Bounding box prediction data
::::::

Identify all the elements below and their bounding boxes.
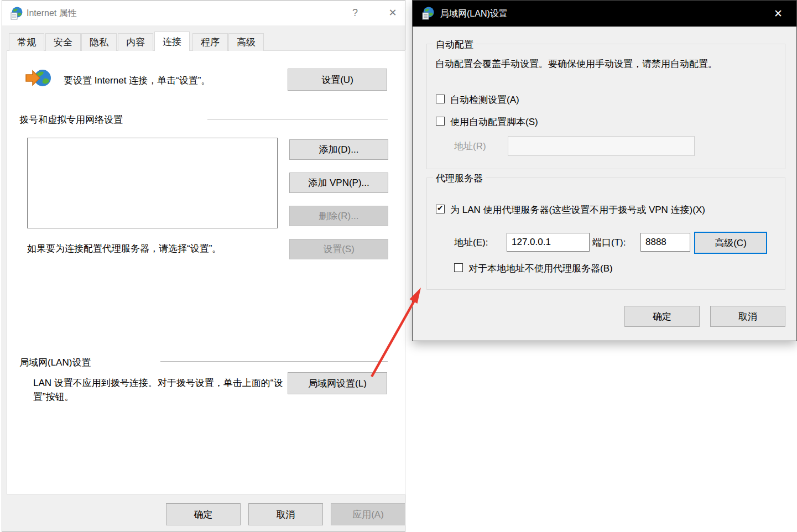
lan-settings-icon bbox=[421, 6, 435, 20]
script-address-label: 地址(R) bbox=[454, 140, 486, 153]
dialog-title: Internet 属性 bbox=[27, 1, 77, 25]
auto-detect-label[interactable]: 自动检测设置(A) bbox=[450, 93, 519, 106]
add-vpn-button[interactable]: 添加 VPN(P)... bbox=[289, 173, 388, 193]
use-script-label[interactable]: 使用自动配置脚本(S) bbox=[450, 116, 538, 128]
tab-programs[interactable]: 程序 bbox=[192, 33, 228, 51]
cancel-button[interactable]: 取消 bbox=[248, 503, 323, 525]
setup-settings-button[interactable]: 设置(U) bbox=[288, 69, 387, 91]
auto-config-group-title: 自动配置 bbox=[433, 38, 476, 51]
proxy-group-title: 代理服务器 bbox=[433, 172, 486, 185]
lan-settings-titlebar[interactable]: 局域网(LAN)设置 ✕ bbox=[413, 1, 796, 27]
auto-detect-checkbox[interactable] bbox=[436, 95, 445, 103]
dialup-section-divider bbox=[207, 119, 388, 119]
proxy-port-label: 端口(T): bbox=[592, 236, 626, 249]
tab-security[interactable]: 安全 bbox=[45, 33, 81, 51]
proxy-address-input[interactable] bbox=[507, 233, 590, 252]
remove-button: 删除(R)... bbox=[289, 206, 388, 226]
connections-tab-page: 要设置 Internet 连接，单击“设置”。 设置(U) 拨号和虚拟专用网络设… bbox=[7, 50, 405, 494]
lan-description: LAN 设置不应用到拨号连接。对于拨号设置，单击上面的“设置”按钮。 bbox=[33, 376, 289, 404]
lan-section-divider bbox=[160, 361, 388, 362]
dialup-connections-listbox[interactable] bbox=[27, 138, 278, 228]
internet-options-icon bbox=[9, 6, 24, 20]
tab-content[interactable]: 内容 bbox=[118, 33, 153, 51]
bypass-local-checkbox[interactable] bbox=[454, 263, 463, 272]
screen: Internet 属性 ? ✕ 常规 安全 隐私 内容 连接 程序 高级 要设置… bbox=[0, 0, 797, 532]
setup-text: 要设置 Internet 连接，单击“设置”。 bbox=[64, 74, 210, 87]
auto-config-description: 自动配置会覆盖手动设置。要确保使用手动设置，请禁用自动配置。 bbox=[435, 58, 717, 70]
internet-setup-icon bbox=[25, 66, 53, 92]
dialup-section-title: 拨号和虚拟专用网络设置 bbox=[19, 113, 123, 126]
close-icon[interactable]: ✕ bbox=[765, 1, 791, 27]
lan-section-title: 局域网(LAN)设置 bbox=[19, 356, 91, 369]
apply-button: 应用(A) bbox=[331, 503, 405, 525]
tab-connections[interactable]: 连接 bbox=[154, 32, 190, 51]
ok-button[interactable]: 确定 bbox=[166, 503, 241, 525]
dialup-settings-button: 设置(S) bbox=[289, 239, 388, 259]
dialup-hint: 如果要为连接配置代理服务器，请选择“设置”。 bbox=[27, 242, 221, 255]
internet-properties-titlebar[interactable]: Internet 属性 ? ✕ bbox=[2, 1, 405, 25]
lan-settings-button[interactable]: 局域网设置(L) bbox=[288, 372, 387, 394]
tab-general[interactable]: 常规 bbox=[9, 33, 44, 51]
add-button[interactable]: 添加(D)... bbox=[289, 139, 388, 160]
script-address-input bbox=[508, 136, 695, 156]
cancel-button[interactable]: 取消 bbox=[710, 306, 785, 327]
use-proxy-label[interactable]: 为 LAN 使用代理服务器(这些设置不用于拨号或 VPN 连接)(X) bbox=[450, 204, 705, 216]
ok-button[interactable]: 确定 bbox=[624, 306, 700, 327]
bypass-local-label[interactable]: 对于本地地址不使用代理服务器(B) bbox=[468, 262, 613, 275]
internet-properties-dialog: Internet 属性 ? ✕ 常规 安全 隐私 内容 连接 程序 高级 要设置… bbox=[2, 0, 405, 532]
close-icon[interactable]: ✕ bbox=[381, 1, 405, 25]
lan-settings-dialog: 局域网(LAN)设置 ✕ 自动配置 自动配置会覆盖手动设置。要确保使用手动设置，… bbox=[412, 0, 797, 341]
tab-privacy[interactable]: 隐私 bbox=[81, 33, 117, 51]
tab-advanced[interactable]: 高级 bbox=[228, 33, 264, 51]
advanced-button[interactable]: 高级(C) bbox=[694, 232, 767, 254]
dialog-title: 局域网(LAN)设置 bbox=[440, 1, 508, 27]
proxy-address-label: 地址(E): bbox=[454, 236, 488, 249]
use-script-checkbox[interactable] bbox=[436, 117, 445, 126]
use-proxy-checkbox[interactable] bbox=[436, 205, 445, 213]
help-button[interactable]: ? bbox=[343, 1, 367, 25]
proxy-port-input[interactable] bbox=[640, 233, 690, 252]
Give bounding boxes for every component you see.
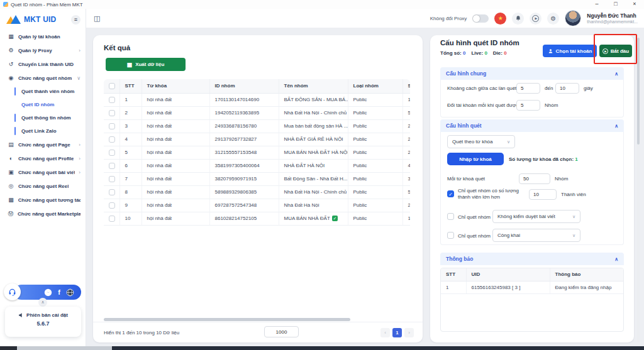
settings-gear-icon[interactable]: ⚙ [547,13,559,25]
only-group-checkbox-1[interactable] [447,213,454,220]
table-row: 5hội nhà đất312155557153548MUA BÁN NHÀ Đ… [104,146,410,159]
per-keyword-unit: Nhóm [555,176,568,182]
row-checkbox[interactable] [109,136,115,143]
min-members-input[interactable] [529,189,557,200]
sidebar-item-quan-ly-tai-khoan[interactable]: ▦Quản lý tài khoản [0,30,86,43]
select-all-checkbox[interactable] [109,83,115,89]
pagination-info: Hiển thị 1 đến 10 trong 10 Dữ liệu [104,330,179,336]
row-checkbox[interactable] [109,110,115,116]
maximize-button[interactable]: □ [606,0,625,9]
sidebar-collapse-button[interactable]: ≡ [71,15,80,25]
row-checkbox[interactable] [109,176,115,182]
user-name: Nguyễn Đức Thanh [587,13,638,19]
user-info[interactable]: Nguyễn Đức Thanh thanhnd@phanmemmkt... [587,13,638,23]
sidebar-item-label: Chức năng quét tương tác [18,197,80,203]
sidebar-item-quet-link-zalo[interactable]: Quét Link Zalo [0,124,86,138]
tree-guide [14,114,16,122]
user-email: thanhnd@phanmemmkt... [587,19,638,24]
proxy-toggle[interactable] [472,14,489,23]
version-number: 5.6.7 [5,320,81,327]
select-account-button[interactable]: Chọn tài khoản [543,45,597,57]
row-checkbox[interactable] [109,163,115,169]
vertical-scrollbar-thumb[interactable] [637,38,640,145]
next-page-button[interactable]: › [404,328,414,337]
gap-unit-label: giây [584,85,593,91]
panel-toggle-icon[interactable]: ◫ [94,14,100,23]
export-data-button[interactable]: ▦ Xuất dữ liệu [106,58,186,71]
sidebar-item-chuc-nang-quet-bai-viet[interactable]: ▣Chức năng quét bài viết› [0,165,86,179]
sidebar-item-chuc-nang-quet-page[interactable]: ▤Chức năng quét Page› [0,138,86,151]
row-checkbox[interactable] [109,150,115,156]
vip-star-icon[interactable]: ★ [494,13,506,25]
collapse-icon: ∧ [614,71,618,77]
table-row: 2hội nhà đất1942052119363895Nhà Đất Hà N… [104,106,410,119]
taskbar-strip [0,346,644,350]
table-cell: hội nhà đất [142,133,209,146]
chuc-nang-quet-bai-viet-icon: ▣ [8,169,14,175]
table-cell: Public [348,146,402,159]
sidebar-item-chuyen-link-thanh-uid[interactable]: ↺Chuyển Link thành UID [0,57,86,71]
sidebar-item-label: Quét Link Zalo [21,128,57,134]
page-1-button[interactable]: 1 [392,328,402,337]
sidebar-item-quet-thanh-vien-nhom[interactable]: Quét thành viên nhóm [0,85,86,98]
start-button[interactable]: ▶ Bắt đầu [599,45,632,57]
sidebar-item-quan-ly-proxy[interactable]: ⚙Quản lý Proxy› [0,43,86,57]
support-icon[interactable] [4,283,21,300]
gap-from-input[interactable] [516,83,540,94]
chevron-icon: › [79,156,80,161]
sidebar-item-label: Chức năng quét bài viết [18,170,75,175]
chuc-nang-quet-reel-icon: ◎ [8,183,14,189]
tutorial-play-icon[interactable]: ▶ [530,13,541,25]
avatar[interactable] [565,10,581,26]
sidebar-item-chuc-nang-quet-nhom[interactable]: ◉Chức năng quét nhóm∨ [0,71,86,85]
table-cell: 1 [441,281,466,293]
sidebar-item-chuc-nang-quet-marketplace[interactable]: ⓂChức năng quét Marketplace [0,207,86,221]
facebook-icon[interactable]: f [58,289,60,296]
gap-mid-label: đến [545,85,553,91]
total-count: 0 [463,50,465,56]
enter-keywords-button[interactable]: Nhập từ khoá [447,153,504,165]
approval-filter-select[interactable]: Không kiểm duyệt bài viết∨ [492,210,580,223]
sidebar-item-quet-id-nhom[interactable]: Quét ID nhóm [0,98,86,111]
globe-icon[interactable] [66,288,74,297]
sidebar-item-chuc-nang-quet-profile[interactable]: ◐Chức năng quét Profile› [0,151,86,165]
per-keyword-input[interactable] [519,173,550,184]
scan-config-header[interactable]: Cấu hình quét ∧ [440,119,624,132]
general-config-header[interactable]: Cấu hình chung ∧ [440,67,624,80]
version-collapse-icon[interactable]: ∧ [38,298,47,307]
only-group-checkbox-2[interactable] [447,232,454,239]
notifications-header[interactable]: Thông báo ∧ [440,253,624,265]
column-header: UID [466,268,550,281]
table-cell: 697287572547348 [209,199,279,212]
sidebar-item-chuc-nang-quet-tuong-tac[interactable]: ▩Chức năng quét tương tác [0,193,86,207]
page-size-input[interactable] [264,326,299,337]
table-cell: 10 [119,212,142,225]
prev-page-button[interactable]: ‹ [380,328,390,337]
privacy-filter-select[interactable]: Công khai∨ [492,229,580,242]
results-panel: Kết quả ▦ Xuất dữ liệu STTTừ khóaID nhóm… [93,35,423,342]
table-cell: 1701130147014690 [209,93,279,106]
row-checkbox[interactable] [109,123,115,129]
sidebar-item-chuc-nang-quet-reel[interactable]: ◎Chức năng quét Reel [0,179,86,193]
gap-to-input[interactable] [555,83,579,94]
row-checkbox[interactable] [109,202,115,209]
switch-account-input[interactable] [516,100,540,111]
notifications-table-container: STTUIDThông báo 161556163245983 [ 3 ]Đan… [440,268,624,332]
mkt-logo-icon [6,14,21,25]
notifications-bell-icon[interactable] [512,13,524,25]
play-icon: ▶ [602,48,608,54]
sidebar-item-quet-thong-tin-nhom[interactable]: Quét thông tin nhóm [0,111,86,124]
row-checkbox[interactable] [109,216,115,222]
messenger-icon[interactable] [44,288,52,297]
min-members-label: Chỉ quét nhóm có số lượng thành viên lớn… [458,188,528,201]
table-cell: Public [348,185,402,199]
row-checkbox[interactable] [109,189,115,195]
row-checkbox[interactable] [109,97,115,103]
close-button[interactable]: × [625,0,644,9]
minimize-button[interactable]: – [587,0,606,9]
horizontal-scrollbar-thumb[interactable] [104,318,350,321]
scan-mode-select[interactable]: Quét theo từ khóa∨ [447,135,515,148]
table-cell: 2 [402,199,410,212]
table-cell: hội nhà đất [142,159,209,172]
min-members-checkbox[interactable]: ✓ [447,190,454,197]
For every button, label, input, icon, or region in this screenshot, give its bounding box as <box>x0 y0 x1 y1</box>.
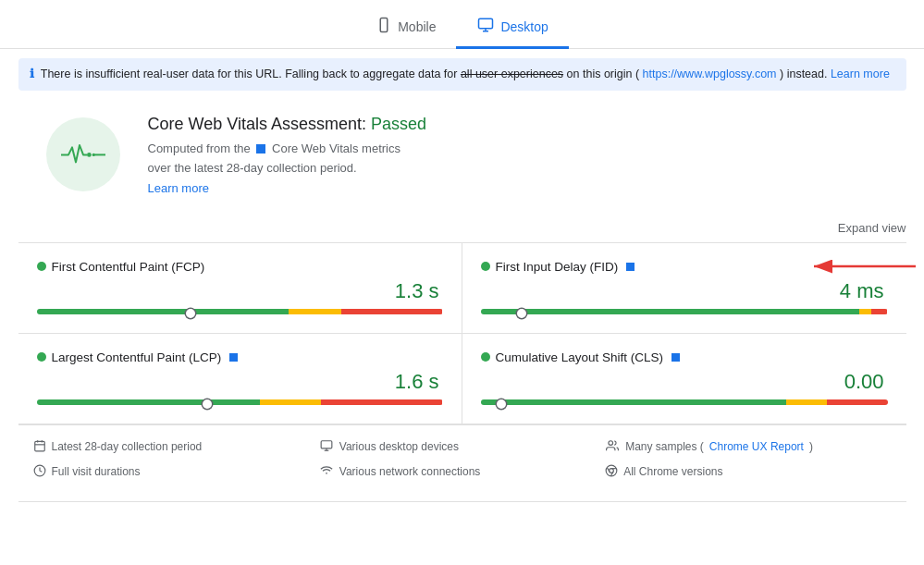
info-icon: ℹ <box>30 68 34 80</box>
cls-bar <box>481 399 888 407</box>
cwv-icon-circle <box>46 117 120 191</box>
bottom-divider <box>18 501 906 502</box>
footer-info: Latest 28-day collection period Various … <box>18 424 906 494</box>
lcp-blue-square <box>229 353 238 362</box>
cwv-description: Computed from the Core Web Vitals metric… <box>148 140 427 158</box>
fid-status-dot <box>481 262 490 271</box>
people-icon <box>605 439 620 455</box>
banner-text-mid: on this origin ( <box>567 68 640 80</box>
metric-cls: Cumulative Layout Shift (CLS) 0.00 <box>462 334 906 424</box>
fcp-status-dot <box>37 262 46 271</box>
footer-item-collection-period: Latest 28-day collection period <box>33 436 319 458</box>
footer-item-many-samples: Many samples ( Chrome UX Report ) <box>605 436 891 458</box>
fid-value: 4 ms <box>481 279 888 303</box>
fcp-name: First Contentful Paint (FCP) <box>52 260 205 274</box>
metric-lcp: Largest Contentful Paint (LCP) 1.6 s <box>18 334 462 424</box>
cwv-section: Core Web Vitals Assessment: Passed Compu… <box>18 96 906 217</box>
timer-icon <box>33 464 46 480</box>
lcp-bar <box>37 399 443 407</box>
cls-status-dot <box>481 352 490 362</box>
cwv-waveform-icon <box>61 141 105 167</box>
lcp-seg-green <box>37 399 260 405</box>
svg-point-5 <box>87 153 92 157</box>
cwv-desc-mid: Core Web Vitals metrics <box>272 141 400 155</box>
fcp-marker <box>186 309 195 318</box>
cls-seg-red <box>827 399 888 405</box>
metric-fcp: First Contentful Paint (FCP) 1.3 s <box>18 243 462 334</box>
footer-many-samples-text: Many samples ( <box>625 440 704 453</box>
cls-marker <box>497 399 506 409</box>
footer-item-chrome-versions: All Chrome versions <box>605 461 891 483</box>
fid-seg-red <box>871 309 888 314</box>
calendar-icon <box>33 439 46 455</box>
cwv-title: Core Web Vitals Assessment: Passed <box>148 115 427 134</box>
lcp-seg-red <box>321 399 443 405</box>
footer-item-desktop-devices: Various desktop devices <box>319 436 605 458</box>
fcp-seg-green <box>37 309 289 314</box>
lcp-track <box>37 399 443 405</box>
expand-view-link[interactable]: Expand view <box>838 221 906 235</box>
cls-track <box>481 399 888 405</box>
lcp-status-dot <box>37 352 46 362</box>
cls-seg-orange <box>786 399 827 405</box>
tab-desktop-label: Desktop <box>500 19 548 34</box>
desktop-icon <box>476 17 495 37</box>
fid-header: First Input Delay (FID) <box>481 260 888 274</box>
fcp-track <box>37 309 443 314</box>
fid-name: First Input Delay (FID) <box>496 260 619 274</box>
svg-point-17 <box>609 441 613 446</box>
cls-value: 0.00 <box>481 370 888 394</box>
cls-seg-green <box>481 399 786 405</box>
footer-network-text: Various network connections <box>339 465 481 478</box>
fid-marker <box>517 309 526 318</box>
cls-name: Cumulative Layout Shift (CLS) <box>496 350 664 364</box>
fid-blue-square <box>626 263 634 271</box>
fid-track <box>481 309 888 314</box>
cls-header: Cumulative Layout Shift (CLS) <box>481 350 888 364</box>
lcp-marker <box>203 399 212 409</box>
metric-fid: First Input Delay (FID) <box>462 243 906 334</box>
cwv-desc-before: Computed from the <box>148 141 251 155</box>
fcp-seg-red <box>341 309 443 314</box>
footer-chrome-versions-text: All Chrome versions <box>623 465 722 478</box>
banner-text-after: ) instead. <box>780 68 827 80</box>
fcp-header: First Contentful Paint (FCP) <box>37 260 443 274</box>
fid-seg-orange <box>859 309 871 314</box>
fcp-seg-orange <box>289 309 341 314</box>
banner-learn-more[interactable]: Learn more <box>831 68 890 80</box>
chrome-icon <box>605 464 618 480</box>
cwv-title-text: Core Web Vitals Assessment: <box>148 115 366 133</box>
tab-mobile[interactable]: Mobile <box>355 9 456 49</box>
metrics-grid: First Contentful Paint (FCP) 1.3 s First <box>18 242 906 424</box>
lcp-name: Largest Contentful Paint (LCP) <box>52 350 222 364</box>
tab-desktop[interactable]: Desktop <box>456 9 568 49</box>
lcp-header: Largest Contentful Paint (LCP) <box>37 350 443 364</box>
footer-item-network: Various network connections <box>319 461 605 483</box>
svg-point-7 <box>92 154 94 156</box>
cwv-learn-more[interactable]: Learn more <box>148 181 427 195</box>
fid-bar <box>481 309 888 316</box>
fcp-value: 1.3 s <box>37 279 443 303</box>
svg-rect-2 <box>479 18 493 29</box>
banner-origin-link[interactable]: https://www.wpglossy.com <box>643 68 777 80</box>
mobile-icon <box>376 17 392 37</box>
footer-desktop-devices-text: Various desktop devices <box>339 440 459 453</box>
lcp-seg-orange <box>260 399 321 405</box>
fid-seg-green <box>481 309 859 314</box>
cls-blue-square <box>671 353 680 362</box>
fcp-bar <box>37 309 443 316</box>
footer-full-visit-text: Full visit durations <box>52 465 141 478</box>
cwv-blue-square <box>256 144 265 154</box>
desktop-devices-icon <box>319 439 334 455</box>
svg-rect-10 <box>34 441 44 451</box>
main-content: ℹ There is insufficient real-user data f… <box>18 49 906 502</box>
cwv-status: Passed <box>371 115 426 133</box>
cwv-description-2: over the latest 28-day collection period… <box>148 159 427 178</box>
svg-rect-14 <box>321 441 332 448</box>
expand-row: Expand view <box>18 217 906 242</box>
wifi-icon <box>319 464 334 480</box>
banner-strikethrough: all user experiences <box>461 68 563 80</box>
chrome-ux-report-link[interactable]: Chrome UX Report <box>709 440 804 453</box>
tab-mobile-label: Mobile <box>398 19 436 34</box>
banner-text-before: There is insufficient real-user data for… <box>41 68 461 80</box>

::::::

### WHAT THE TASK ASKS
In the records above, locate the lines holding the word "collection". Copy each of them.

### RESULT BELOW
footer-info: Latest 28-day collection period Various … <box>18 424 906 494</box>
footer-item-collection-period: Latest 28-day collection period <box>33 436 319 458</box>
cwv-description-2: over the latest 28-day collection period… <box>148 159 427 178</box>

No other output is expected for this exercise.